Select input Side-by-Side 50% and then go to Stereo-> Red/Cyan if you want to view anaglyph or you can try page flip mode if you have shutter glasses and nVidia 3DVision.
Below is an update video from the project leaders about the info they received from Curiosity and the orbiting satellites during and after landing. Good detail about what the flight hardware was doing and how well the location/speed estimates were throughout the descent, and how the videos/pictures correlate to what was going on.
Also details how the rover was launched with mainly flight software and minimal surface software (only enough to look around after landing and accept further software), and hey they're uploading more complete surface software remotely so that it can then drive around and use its robotic instruments.
Jump to 8mins if you want the intro. Or instead jump to 11mins for the technical part of the talk:
really? it sounds like they only put a few megs worth of storage in the thing, is it that hard to make Mars-ready storage that they prefer to do an apt-get across space?
still it's a cool video, it's interesting how they fine tuned the trajectory etc
You have radiation belts while leaving earth, cosmic rays and solar particles on transit and on mars, etc. They really mess with electronics, which is why they are usually made from specific materials, heavily shielded and also incorporated in redundant topologies (identical systems may 'vote' for a calculation result or have a backup kick in when something goes wrong).
That's only looking at radiation ... they have to operate in stupendously vast temperature ranges without missing a beat too. Very challenging stuff.

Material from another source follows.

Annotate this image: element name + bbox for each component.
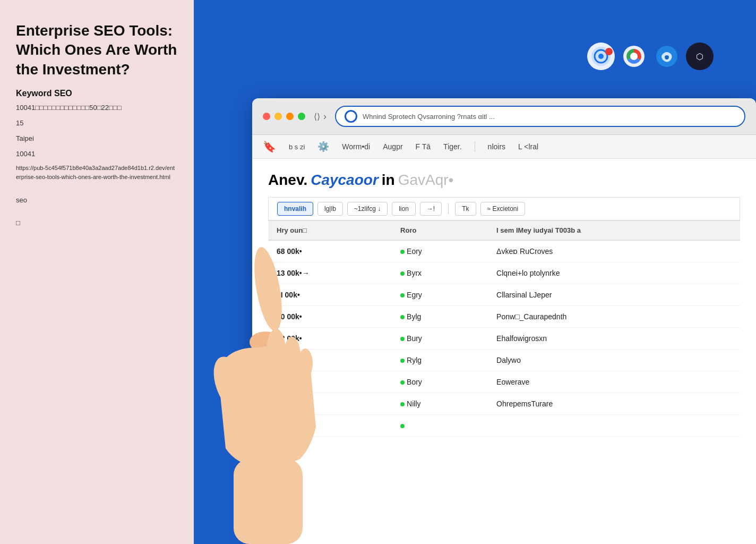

White-Balanced is basically - Pick some thing you know is actually white, Auto-Adjust everything to suit. So basically 'fuck with the colours until it looks more natural' as you're use to seeing colours with a very specific filter (Earth Ozone) and Mars has different 'filters'.
People do it all the time with Scuba photos for the same reason.
Wow it's covered with crap. I wonder if that is because of wind or because it's moving so fast and kicking stuff up.
It moves very slowly and AFAIK it has not moved at all yet The rocks and stuff would have been kicked up during the descent from the sky-crane - the eight sky-crane rockets created the four greyish indents in the surface on the above colour panorama.
Need to put some streetview tech on the next rover, and create a drive-around-mars webapp..
TBH the place is pretty freakin boring. I'd still volunteer for a manned mission though.
The article goes into detail about the optics and photographic sensors on the rover and shows the white-balance/calibration target that's used for the adjustments. If you see really dull and orange images without any sort of sunlight "brightness"/glare, chances are it's a raw image that hasn't been processed yet.
Conspiracy theorists poop their pants every time 'processing' is mentioned, thinking there's some sort of coverup involved.
^ to be fair, there are conditions that would allow the martian sky to be some shade of blue - but that's only in a certain time of the day and only if there is no dust floating around and depending on cloud cover, etc. It's not like on earth where the sky is blue for 90% of the day ...
Good idea, mental, but there's nothing to see. Would be better if there was actually stuff at the different sites to see. Even coarsely drawn, simplistic versions.
Heh, NASA surely just freed up their entire recruiting budget to go towards actual science because that YT should about do it to get the next generation of JPL techs. "We're fucking awesome, come be fucking awesome with us."